Part of the eastern flank of the Mayacamas Mountain Range, the Spring Mountain District is located to the south of Diamond Mountain and slightly to the north and west of Mount Veeder. In terms of production, the amount of wine coming out of Spring Mountain is a drop in the California bucket with only roughly 2,000 acres planted to vine. When you drive up the mountain along Spring Mountain Road, it becomes apparent why there are so few vines planted as much of the mountain is covered in woodland and grasses.

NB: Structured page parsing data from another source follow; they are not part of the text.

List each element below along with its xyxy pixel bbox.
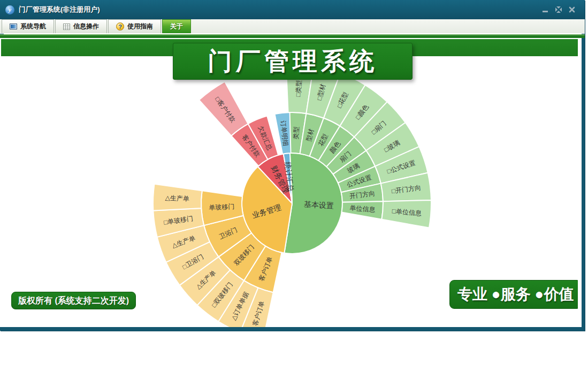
toolbar: 系统导航信息操作使用指南关于 xyxy=(0,19,585,34)
app-window: 门厂管理系统(非注册用户) 系统导航信息操作 xyxy=(0,0,585,331)
window-controls xyxy=(541,5,579,14)
grid-icon xyxy=(63,24,70,30)
sunburst-label: 类型 xyxy=(292,126,300,140)
minimize-button[interactable] xyxy=(541,5,549,14)
close-icon xyxy=(569,6,575,13)
toolbar-divider xyxy=(0,34,585,38)
tab-label: 关于 xyxy=(170,22,183,31)
tab-系统导航[interactable]: 系统导航 xyxy=(2,19,54,33)
minimize-icon xyxy=(542,6,548,13)
tab-信息操作[interactable]: 信息操作 xyxy=(55,19,107,33)
window-title: 门厂管理系统(非注册用户) xyxy=(19,5,100,14)
slogan-badge: 专业 ●服务 ●价值 xyxy=(449,280,578,309)
sunburst-label: □类型 xyxy=(294,80,303,97)
content-area: 基本设置类型型材花型颜色扇门玻璃公式设置开门方向单位信息□类型□型材□花型□颜色… xyxy=(0,38,578,327)
tab-label: 使用指南 xyxy=(127,22,153,31)
app-logo-y-icon xyxy=(5,5,14,14)
app-title-text: 门厂管理系统 xyxy=(208,45,378,78)
sunburst-label: 基本设置 xyxy=(303,200,334,210)
tab-关于[interactable]: 关于 xyxy=(162,19,191,33)
tab-label: 系统导航 xyxy=(20,22,46,31)
tab-label: 信息操作 xyxy=(73,22,99,31)
app-title-banner: 门厂管理系统 xyxy=(173,43,413,80)
tab-使用指南[interactable]: 使用指南 xyxy=(108,19,161,33)
sunburst-label: 单玻移门 xyxy=(209,203,235,211)
monitor-icon xyxy=(10,24,17,29)
titlebar: 门厂管理系统(非注册用户) xyxy=(0,0,585,19)
restore-button[interactable] xyxy=(554,5,563,14)
help-icon xyxy=(116,22,124,31)
restore-icon xyxy=(555,6,562,13)
sunburst-label: △生产单 xyxy=(165,194,189,203)
close-button[interactable] xyxy=(568,5,576,14)
copyright-badge: 版权所有 (系统支持二次开发) xyxy=(11,292,136,309)
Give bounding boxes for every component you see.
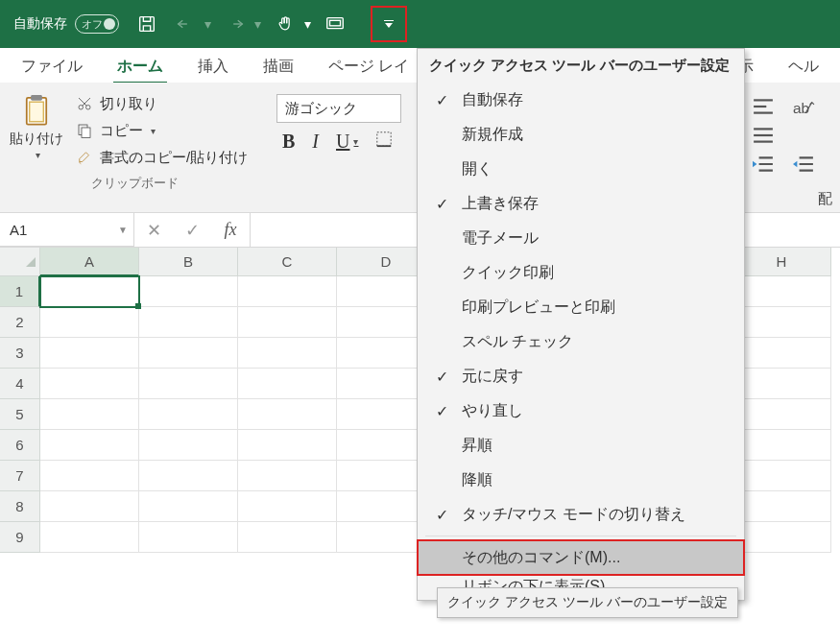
enter-formula-button[interactable]: ✓ bbox=[173, 220, 211, 241]
chevron-down-icon[interactable]: ▾ bbox=[301, 16, 313, 32]
row-head[interactable]: 7 bbox=[0, 461, 40, 491]
qat-menu-item[interactable]: ✓自動保存 bbox=[418, 83, 744, 117]
italic-button[interactable]: I bbox=[312, 131, 319, 153]
customize-qat-button[interactable] bbox=[374, 10, 403, 38]
cell[interactable] bbox=[40, 491, 139, 522]
decrease-indent-icon[interactable] bbox=[750, 154, 777, 175]
cell[interactable] bbox=[732, 399, 831, 430]
undo-button[interactable]: ▾ bbox=[169, 8, 213, 40]
cell[interactable] bbox=[40, 276, 139, 307]
cell[interactable] bbox=[40, 338, 139, 369]
col-head-h[interactable]: H bbox=[732, 248, 831, 276]
tab-insert[interactable]: 挿入 bbox=[180, 51, 246, 83]
copy-button[interactable]: コピー ▾ bbox=[71, 119, 252, 142]
screen-reader-button[interactable] bbox=[319, 8, 351, 40]
qat-more-commands[interactable]: その他のコマンド(M)... bbox=[418, 540, 744, 575]
tab-help[interactable]: ヘル bbox=[771, 51, 836, 83]
tab-page-layout[interactable]: ページ レイ bbox=[311, 51, 426, 83]
col-head-b[interactable]: B bbox=[139, 248, 238, 276]
row-head[interactable]: 5 bbox=[0, 399, 40, 430]
redo-button[interactable]: ▾ bbox=[219, 8, 263, 40]
cell[interactable] bbox=[238, 430, 337, 461]
cell[interactable] bbox=[238, 399, 337, 430]
touch-mode-button[interactable]: ▾ bbox=[269, 8, 313, 40]
tab-home[interactable]: ホーム bbox=[100, 51, 180, 83]
align-justify-icon[interactable] bbox=[750, 125, 777, 146]
cell[interactable] bbox=[238, 491, 337, 522]
save-button[interactable] bbox=[131, 8, 163, 40]
chevron-down-icon[interactable]: ▾ bbox=[353, 136, 358, 147]
cell[interactable] bbox=[139, 430, 238, 461]
chevron-down-icon[interactable]: ▾ bbox=[36, 150, 40, 160]
qat-menu-item[interactable]: クイック印刷 bbox=[418, 255, 744, 290]
chevron-down-icon[interactable]: ▾ bbox=[202, 16, 213, 32]
cell[interactable] bbox=[238, 461, 337, 491]
cell[interactable] bbox=[40, 430, 139, 461]
row-head[interactable]: 2 bbox=[0, 307, 40, 338]
qat-menu-item[interactable]: ✓上書き保存 bbox=[418, 186, 744, 221]
qat-menu-item[interactable]: スペル チェック bbox=[418, 324, 744, 359]
cell[interactable] bbox=[139, 399, 238, 430]
row-head[interactable]: 4 bbox=[0, 369, 40, 399]
cell[interactable] bbox=[40, 522, 139, 553]
cancel-formula-button[interactable]: ✕ bbox=[134, 220, 173, 241]
chevron-down-icon[interactable]: ▾ bbox=[151, 126, 156, 136]
select-all-corner[interactable] bbox=[0, 248, 40, 276]
border-button[interactable] bbox=[375, 131, 393, 153]
qat-menu-item[interactable]: 新規作成 bbox=[418, 117, 744, 152]
cut-button[interactable]: 切り取り bbox=[71, 92, 252, 115]
qat-menu-item[interactable]: ✓タッチ/マウス モードの切り替え bbox=[418, 497, 744, 532]
name-box[interactable]: A1 ▼ bbox=[0, 213, 134, 247]
cell[interactable] bbox=[139, 491, 238, 522]
row-head[interactable]: 6 bbox=[0, 430, 40, 461]
underline-button[interactable]: U ▾ bbox=[336, 131, 358, 153]
chevron-down-icon[interactable]: ▾ bbox=[252, 16, 263, 32]
cell[interactable] bbox=[732, 338, 831, 369]
qat-menu-item[interactable]: 昇順 bbox=[418, 428, 744, 463]
cell[interactable] bbox=[732, 461, 831, 491]
toggle-switch[interactable]: オフ bbox=[75, 14, 119, 34]
cell[interactable] bbox=[238, 522, 337, 553]
cell[interactable] bbox=[732, 276, 831, 307]
insert-function-button[interactable]: fx bbox=[211, 220, 250, 240]
cell[interactable] bbox=[238, 307, 337, 338]
autosave-toggle[interactable]: 自動保存 オフ bbox=[8, 14, 125, 34]
cell[interactable] bbox=[40, 461, 139, 491]
cell[interactable] bbox=[238, 338, 337, 369]
cell[interactable] bbox=[139, 307, 238, 338]
cell[interactable] bbox=[40, 399, 139, 430]
cell[interactable] bbox=[40, 369, 139, 399]
row-head[interactable]: 8 bbox=[0, 491, 40, 522]
tab-file[interactable]: ファイル bbox=[4, 51, 100, 83]
paste-button[interactable]: 貼り付け ▾ bbox=[6, 88, 67, 169]
cell[interactable] bbox=[238, 369, 337, 399]
cell[interactable] bbox=[40, 307, 139, 338]
row-head[interactable]: 1 bbox=[0, 276, 40, 307]
qat-menu-item[interactable]: 印刷プレビューと印刷 bbox=[418, 290, 744, 324]
cell[interactable] bbox=[732, 430, 831, 461]
orientation-icon[interactable]: ab bbox=[790, 96, 817, 117]
format-painter-button[interactable]: 書式のコピー/貼り付け bbox=[71, 146, 252, 169]
row-head[interactable]: 3 bbox=[0, 338, 40, 369]
bold-button[interactable]: B bbox=[282, 131, 295, 153]
cell[interactable] bbox=[139, 461, 238, 491]
qat-menu-item[interactable]: 降順 bbox=[418, 463, 744, 497]
cell[interactable] bbox=[732, 307, 831, 338]
font-name-select[interactable]: 游ゴシック bbox=[276, 94, 401, 123]
cell[interactable] bbox=[139, 522, 238, 553]
cell[interactable] bbox=[139, 276, 238, 307]
cell[interactable] bbox=[139, 338, 238, 369]
align-left-icon[interactable] bbox=[750, 96, 777, 117]
qat-menu-item[interactable]: 電子メール bbox=[418, 221, 744, 255]
increase-indent-icon[interactable] bbox=[790, 154, 817, 175]
cell[interactable] bbox=[238, 276, 337, 307]
tab-draw[interactable]: 描画 bbox=[246, 51, 311, 83]
cell[interactable] bbox=[732, 491, 831, 522]
qat-menu-item[interactable]: ✓元に戻す bbox=[418, 359, 744, 393]
col-head-c[interactable]: C bbox=[238, 248, 337, 276]
chevron-down-icon[interactable]: ▼ bbox=[118, 225, 128, 235]
cell[interactable] bbox=[139, 369, 238, 399]
cell[interactable] bbox=[732, 369, 831, 399]
qat-menu-item[interactable]: 開く bbox=[418, 152, 744, 186]
cell[interactable] bbox=[732, 522, 831, 553]
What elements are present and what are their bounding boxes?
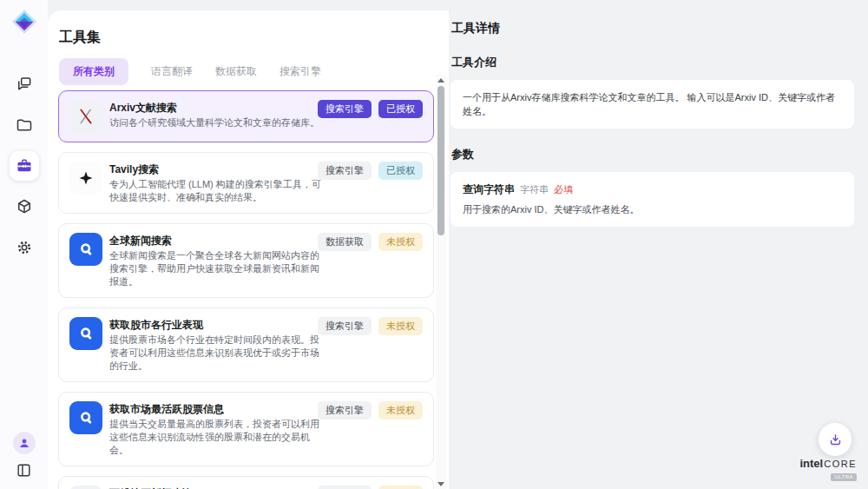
- scroll-down-arrow[interactable]: [436, 479, 446, 489]
- intel-core-logo: intel core Ultra: [799, 459, 857, 481]
- category-badge: 搜索引擎: [318, 401, 372, 420]
- category-tabs: 所有类别 语言翻译 数据获取 搜索引擎: [59, 58, 449, 85]
- stock-search-q-icon: [69, 317, 102, 350]
- news-search-q-icon: [69, 233, 102, 266]
- tool-description: 全球新闻搜索是一个聚合全球各大新闻网站内容的搜索引擎，帮助用户快速获取全球最新资…: [109, 249, 328, 288]
- sidebar: [0, 0, 48, 489]
- scrollbar-thumb[interactable]: [437, 86, 444, 235]
- cube-icon: [16, 198, 33, 215]
- category-badge: 搜索引擎: [318, 162, 372, 180]
- tool-title: Arxiv文献搜索: [109, 101, 328, 115]
- tool-card-stock-sectors[interactable]: 获取股市各行业表现 提供股票市场各个行业在特定时间段内的表现。投资者可以利用这些…: [58, 307, 434, 382]
- tool-description: 专为人工智能代理 (LLM) 构建的搜索引擎工具，可快速提供实时、准确和真实的结…: [109, 178, 328, 204]
- intro-text: 一个用于从Arxiv存储库搜索科学论文和文章的工具。 输入可以是Arxiv ID…: [463, 90, 842, 118]
- sidebar-item-tools[interactable]: [10, 151, 39, 181]
- auth-status-badge: 已授权: [378, 100, 423, 118]
- gear-icon: [16, 239, 33, 256]
- folder-icon: [16, 116, 33, 134]
- collapse-panel-icon[interactable]: [16, 462, 32, 479]
- page-title: 工具集: [59, 29, 449, 47]
- tool-detail-panel: 工具详情 工具介绍 一个用于从Arxiv存储库搜索科学论文和文章的工具。 输入可…: [449, 0, 868, 489]
- detail-title: 工具详情: [451, 21, 868, 36]
- download-button[interactable]: [819, 423, 852, 456]
- sidebar-item-chat[interactable]: [10, 69, 39, 99]
- sidebar-item-files[interactable]: [10, 110, 39, 140]
- newspaper-icon: [69, 486, 102, 489]
- ultra-badge: Ultra: [831, 473, 857, 481]
- intro-box: 一个用于从Arxiv存储库搜索科学论文和文章的工具。 输入可以是Arxiv ID…: [450, 80, 854, 129]
- tool-list-panel: 工具集 所有类别 语言翻译 数据获取 搜索引擎 Arxiv文献搜索 访问: [48, 10, 449, 489]
- tool-card-active-stocks[interactable]: 获取市场最活跃股票信息 提供当天交易量最高的股票列表，投资者可以利用这些信息来识…: [58, 392, 434, 466]
- download-icon: [828, 433, 843, 447]
- tool-title: Tavily搜索: [109, 162, 328, 176]
- tool-description: 提供当天交易量最高的股票列表，投资者可以利用这些信息来识别流动性强的股票和潜在的…: [109, 418, 328, 457]
- intro-heading: 工具介绍: [451, 55, 868, 70]
- chat-icon: [16, 76, 33, 93]
- param-box: 查询字符串 字符串 必填 用于搜索的Arxiv ID、关键字或作者姓名。: [450, 172, 854, 227]
- arxiv-logo-icon: [69, 100, 102, 133]
- core-wordmark: core: [824, 459, 857, 469]
- tab-search-engine[interactable]: 搜索引擎: [279, 58, 321, 85]
- category-badge: 数据获取: [318, 233, 372, 251]
- auth-status-badge: 未授权: [378, 233, 423, 251]
- toolbox-icon: [16, 157, 33, 175]
- intel-wordmark: intel: [799, 459, 823, 469]
- sidebar-nav: [10, 69, 39, 262]
- sidebar-item-models[interactable]: [10, 192, 39, 221]
- tool-description: 访问各个研究领域大量科学论文和文章的存储库。: [109, 116, 328, 129]
- param-description: 用于搜索的Arxiv ID、关键字或作者姓名。: [463, 203, 842, 216]
- scrollbar[interactable]: [436, 75, 446, 489]
- tool-card-tavily[interactable]: Tavily搜索 专为人工智能代理 (LLM) 构建的搜索引擎工具，可快速提供实…: [58, 152, 434, 214]
- category-badge: 搜索引擎: [318, 317, 372, 335]
- tool-description: 提供股票市场各个行业在特定时间段内的表现。投资者可以利用这些信息来识别表现优于或…: [109, 334, 328, 373]
- param-required-flag: 必填: [554, 183, 573, 196]
- stock-search-q-icon: [69, 401, 102, 434]
- tool-card-regional-news[interactable]: 万维地区新闻查询 查询具体行政区划内的新闻，快速了解各地新闻动 搜索引擎 未授权: [58, 476, 434, 489]
- sidebar-item-settings[interactable]: [10, 233, 39, 262]
- tool-card-list: Arxiv文献搜索 访问各个研究领域大量科学论文和文章的存储库。 搜索引擎 已授…: [48, 90, 449, 489]
- auth-status-badge: 已授权: [378, 162, 423, 180]
- app-window: 工具集 所有类别 语言翻译 数据获取 搜索引擎 Arxiv文献搜索 访问: [0, 0, 868, 489]
- tab-language-translation[interactable]: 语言翻译: [151, 58, 193, 85]
- scroll-up-arrow[interactable]: [436, 75, 446, 85]
- param-type: 字符串: [520, 183, 549, 196]
- auth-status-badge: 未授权: [378, 317, 423, 335]
- app-logo-icon[interactable]: [11, 9, 37, 35]
- tab-all-categories[interactable]: 所有类别: [59, 58, 128, 85]
- tool-card-global-news[interactable]: 全球新闻搜索 全球新闻搜索是一个聚合全球各大新闻网站内容的搜索引擎，帮助用户快速…: [58, 223, 434, 298]
- category-badge: 搜索引擎: [318, 486, 372, 489]
- category-badge: 搜索引擎: [318, 100, 372, 118]
- tool-title: 获取市场最活跃股票信息: [109, 402, 328, 416]
- user-avatar[interactable]: [13, 432, 36, 454]
- params-heading: 参数: [451, 147, 868, 162]
- auth-status-badge: 未授权: [378, 486, 423, 489]
- param-name: 查询字符串: [463, 182, 515, 197]
- tab-data-acquisition[interactable]: 数据获取: [215, 58, 257, 85]
- tool-title: 获取股市各行业表现: [109, 318, 328, 332]
- tool-title: 全球新闻搜索: [109, 234, 328, 248]
- sidebar-bottom: [13, 432, 36, 479]
- auth-status-badge: 未授权: [378, 401, 423, 420]
- tool-card-arxiv[interactable]: Arxiv文献搜索 访问各个研究领域大量科学论文和文章的存储库。 搜索引擎 已授…: [58, 90, 434, 142]
- tavily-star-icon: [69, 162, 102, 195]
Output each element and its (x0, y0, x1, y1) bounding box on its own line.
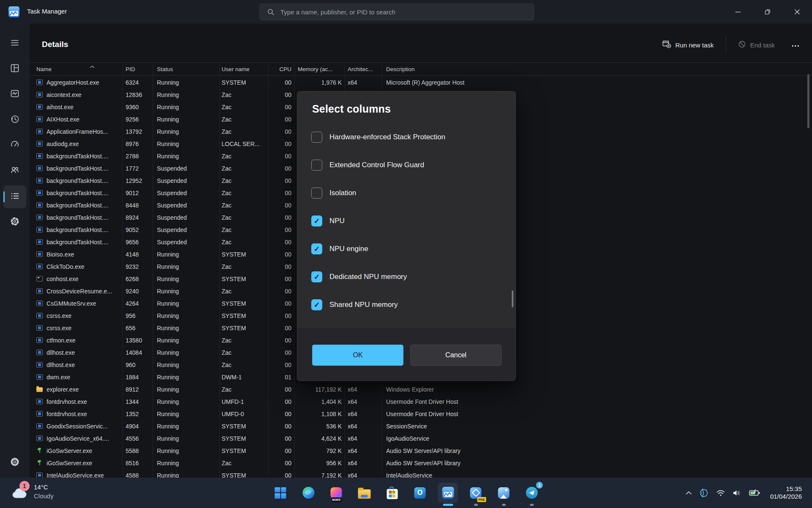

If it wasn’t for the signs along the road indicating the location of the mountain’s wineries, it would be easy to miss the vineyards entirely.
In terms of climate, it gets very warm (on summer days it can reach into the 90s), but like many of the mountain vineyards in Napa, the temperature can drop into the 50s at night – even during the warmer summer months. This drastic swing in temperatures is one of the factors that make it possible for wineries such as Togni, Pride, Spring Mountain Vineyards and others to produce richly textured and fairly opulent wines, while maintaining a level of restraint and freshness to the fruit that is the hallmark of high elevation winemaking.
Another traditional estate located on Spring Mountain is Smith-Madrone. Founded in 1971 by Stuart Smith, Smith-Madrone has been crafting Chardonnay, Cabernet Sauvignon and Riesling atop Spring Mountain in the same fashion for decades. Though they have been at it for over 40 years, Smith-Madrone has an annual production of roughly 4,000 cases. Like their neighbors on Spring Mountain, the Smith brothers farm the vineyards at high elevation on slopes that can be dizzyingly steep. Though their output is miniscule by California standards, the quality of their wines speaks volumes.
I must admit, I didn’t know much about the wines from Smith-Madrone before I received an email from their PR folks asking if I wanted to samples their wines. I had heard of the winery, but never had the opportunity to try the wines. Within a few weeks, however, the 2006 Cabernet Sauvignon and the 2009 Chardonnay found their way to my doorstep.* Though I did not have the chance to visit the winery while I was in California, the timing of receiving their samples was perfect as I sampled them upon my return.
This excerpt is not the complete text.